多くの人にとって電気や水などライフラインのない生活は成り立たないだろう、と冒頭で述べた。そこで、ここでは「電力」を例に挙げて考えてみる。現在、日本に限らず世界では再生可能エネルギーの開発や運用が盛んに行われているが、これについて私は、たしかに必要ではあるが、決して全面的に推し進めていくべき事業ではないと考える。再生可能エネルギーの一部である太陽光発電や風力発電は、建設に対する反対勢力も小さそうに見えるが、気候条件にかなり左右されるためエネルギー効率が良いとは言えない。その一方で、琵琶湖疎水の事業によって日本で初めて建設された水力発電は、国土が川で溢れていて水に恵まれていることから日本にとって最適であるといえるだけの地形を持っているほか、一度完成すれば多方面に莫大な益をもたらし得る。

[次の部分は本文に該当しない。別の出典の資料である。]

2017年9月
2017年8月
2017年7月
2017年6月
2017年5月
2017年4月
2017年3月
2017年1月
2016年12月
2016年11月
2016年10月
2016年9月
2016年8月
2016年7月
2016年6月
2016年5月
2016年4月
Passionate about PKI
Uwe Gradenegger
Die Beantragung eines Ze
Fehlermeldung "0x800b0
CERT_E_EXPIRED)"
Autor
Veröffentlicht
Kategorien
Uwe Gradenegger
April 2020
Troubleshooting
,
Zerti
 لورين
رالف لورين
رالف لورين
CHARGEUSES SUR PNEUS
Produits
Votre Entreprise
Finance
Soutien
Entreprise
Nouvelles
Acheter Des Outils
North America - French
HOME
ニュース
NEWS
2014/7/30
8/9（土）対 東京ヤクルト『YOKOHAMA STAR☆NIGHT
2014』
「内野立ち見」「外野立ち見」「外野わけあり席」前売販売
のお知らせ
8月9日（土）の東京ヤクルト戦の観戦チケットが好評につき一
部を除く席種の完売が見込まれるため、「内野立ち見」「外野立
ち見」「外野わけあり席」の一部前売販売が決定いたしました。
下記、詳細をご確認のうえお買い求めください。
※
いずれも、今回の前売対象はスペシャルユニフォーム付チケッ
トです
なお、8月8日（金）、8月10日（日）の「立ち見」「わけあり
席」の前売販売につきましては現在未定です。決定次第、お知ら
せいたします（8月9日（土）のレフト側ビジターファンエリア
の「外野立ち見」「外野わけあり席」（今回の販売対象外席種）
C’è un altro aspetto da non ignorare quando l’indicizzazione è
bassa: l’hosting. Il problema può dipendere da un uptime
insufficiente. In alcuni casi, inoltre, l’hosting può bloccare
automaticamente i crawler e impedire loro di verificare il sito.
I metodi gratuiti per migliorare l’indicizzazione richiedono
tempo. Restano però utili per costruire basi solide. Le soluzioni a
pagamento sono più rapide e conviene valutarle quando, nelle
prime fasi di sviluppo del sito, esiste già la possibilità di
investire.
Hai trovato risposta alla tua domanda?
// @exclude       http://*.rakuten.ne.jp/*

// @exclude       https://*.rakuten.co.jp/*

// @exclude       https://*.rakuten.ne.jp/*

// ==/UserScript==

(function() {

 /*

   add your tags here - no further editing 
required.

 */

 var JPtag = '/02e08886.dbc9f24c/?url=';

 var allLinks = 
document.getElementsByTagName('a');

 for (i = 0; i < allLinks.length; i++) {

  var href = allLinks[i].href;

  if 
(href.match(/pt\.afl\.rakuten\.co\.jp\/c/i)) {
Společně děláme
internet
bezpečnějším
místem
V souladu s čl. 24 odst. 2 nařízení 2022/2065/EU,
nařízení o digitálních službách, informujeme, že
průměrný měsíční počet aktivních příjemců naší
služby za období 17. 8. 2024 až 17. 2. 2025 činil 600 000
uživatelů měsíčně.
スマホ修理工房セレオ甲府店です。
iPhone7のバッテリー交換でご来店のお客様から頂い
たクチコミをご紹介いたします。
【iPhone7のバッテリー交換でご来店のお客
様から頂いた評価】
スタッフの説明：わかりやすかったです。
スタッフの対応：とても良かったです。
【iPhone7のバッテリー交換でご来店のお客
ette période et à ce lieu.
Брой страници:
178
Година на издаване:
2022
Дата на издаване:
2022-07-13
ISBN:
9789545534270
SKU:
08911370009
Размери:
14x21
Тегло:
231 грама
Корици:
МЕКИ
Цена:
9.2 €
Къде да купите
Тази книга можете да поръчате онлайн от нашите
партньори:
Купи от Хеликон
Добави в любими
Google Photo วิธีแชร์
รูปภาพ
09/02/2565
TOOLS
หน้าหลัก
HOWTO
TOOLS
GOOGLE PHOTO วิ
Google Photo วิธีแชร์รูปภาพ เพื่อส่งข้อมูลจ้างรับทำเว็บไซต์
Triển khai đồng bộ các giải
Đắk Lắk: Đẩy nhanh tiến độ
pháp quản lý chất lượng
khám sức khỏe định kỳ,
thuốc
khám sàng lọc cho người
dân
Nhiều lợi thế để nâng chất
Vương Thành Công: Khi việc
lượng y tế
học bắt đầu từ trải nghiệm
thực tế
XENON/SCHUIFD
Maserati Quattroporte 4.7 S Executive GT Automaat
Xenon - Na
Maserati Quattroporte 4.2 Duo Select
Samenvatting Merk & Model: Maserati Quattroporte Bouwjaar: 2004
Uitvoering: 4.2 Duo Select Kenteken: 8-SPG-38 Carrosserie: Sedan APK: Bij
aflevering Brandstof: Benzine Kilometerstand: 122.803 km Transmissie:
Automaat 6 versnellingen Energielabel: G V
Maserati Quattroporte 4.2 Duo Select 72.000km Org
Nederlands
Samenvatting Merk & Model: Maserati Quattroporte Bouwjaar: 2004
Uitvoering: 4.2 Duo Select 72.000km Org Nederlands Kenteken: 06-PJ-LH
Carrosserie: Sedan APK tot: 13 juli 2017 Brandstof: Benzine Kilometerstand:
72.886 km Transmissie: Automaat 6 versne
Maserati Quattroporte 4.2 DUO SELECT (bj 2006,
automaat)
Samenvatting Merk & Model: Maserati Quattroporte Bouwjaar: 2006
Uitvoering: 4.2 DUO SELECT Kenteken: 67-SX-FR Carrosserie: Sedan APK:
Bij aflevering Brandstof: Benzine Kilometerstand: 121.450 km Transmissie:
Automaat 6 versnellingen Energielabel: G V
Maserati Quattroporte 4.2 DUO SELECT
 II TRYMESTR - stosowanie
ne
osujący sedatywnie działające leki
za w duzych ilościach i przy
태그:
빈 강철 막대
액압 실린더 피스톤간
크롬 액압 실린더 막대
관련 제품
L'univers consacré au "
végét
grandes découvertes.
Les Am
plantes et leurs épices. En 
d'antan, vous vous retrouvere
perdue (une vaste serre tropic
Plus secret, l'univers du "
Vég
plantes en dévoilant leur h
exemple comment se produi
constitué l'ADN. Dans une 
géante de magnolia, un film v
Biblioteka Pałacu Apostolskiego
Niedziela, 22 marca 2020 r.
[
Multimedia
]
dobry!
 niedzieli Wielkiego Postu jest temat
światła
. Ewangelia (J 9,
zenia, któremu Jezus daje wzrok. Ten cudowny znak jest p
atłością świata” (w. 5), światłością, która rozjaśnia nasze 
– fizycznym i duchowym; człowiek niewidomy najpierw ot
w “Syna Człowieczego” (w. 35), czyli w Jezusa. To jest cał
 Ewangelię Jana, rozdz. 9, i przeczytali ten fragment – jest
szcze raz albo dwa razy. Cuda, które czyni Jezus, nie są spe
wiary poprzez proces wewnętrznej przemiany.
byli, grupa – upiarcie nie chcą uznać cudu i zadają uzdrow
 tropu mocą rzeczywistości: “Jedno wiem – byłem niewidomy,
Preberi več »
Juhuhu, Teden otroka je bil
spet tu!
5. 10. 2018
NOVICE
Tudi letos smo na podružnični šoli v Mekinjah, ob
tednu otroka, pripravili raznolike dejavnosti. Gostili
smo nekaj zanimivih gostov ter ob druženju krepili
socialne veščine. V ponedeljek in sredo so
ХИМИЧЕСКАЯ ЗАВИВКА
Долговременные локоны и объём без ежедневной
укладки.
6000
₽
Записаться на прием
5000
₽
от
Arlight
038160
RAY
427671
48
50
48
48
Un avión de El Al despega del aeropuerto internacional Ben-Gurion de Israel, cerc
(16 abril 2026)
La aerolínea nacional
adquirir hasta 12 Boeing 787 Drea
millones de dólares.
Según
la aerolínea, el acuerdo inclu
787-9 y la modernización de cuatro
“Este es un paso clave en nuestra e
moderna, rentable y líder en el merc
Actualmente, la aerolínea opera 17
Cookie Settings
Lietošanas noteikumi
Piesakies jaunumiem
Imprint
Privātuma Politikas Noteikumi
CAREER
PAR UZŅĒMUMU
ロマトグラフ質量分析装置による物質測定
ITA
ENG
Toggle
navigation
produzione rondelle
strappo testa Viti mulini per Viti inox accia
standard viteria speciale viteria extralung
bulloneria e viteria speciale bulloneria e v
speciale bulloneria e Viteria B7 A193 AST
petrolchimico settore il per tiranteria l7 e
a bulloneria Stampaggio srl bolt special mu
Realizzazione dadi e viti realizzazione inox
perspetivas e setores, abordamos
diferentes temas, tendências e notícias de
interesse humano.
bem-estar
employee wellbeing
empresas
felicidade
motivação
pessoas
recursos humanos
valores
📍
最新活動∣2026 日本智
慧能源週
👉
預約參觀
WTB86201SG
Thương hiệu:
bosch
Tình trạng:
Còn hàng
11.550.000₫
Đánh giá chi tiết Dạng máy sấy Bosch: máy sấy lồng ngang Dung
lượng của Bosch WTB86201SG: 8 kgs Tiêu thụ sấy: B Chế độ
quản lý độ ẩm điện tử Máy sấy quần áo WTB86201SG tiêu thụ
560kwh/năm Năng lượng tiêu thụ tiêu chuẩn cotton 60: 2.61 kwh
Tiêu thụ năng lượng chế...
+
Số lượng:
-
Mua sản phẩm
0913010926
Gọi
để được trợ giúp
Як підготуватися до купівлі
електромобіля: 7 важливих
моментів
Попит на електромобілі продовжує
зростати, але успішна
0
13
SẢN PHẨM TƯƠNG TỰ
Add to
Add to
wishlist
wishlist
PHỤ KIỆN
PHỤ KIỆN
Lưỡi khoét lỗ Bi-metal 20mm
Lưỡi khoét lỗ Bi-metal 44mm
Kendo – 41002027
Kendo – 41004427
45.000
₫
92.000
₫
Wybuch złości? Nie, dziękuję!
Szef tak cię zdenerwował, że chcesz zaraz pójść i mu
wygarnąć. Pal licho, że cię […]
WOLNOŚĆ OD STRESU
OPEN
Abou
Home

また、グラハム・ベルは明治31年に来日した際には、日本の地形を見て「この豊かな水資源があれば、これを利用して日本は更に成長出来る」という旨の講演をした。ここで私は、それから100年以上経った今でも彼の予言に耳を傾けようとしないのはなぜだろうか、という疑念が生まれた。日本は再生可能エネルギーの適性が高いとは言い切れないながらも、こうしてある意味時代の流行りとも捉えられかねない事業に対しては積極的に投資する姿勢があるほど、発電事業自体に関心が無いわけではない。災害などの予測不能な事態に備えて、再生可能エネルギーは確かに選択肢の一つとなり得るが、これだけに頼れば、次第に日本は「何が強みであるか」「何で世界と戦うか」を見失い、技術への自信がなくなり、国力が低下してしまう恐れがあるだろう。自分に都合の悪い情報はどうしても見えなくなってしまうのが人間であるのだろうが、自らの現状を理解して弱みや脆弱性を把握することを怠らないことが重要であるのだと考える。日々変わりゆく社会に取り残されないよう、慢心することなく「先進国を目指して近代化に勤しんでいた頃の初心」を常に心に留めておかなければならない。